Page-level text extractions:
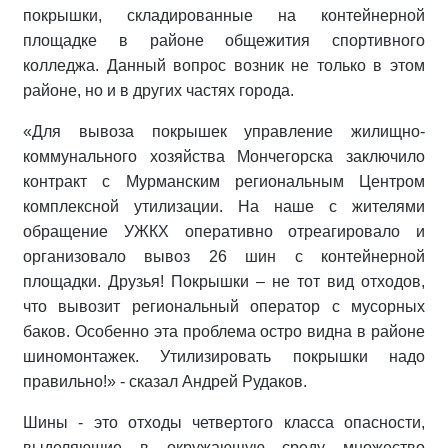
покрышки, складированные на контейнерной
площадке в районе общежития спортивного
колледжа. Данный вопрос возник не только в этом
районе, но и в других частях города.
«Для вывоза покрышек управление жилищно-
коммунального хозяйства Мончегорска заключило
контракт с Мурманским региональным Центром
комплексной утилизации. На наше с жителями
обращение УЖКХ оперативно отреагировало и
организовало вывоз 26 шин с контейнерной
площадки. Друзья! Покрышки – не тот вид отходов,
что вывозит региональный оператор с мусорных
баков. Особенно эта проблема остро видна в районе
шиномонтажек. Утилизировать покрышки надо
правильно!» - сказал Андрей Рудаков.
Шины - это отходы четвертого класса опасности,
выделяющие в окружающую среду множество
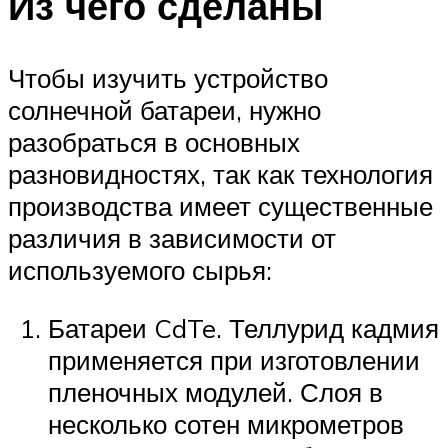
Из чего сделаны
Чтобы изучить устройство
солнечной батареи, нужно
разобраться в основных
разновидностях, так как технология
производства имеет существенные
различия в зависимости от
используемого сырья:
Батареи CdTe. Теллурид кадмия
применяется при изготовлении
пленочных модулей. Слоя в
несколько сотен микрометров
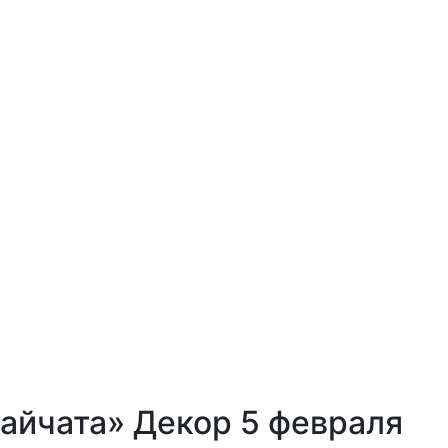
айчата» Декор 5 февраля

### ASSIGNED TASK
Would you output the data exactly, without any of its images?

### ANSWER BOX
покрышки, складированные на контейнерной
площадке в районе общежития спортивного
колледжа. Данный вопрос возник не только в этом
районе, но и в других частях города.
«Для вывоза покрышек управление жилищно-
коммунального хозяйства Мончегорска заключило
контракт с Мурманским региональным Центром
комплексной утилизации. На наше с жителями
обращение УЖКХ оперативно отреагировало и
организовало вывоз 26 шин с контейнерной
площадки. Друзья! Покрышки – не тот вид отходов,
что вывозит региональный оператор с мусорных
баков. Особенно эта проблема остро видна в районе
шиномонтажек. Утилизировать покрышки надо
правильно!» - сказал Андрей Рудаков.
Шины - это отходы четвертого класса опасности,
выделяющие в окружающую среду множество
Из чего сделаны
Чтобы изучить устройство
солнечной батареи, нужно
разобраться в основных
разновидностях, так как технология
производства имеет существенные
различия в зависимости от
используемого сырья:
Батареи CdTe. Теллурид кадмия
применяется при изготовлении
пленочных модулей. Слоя в
несколько сотен микрометров
айчата» Декор 5 февраля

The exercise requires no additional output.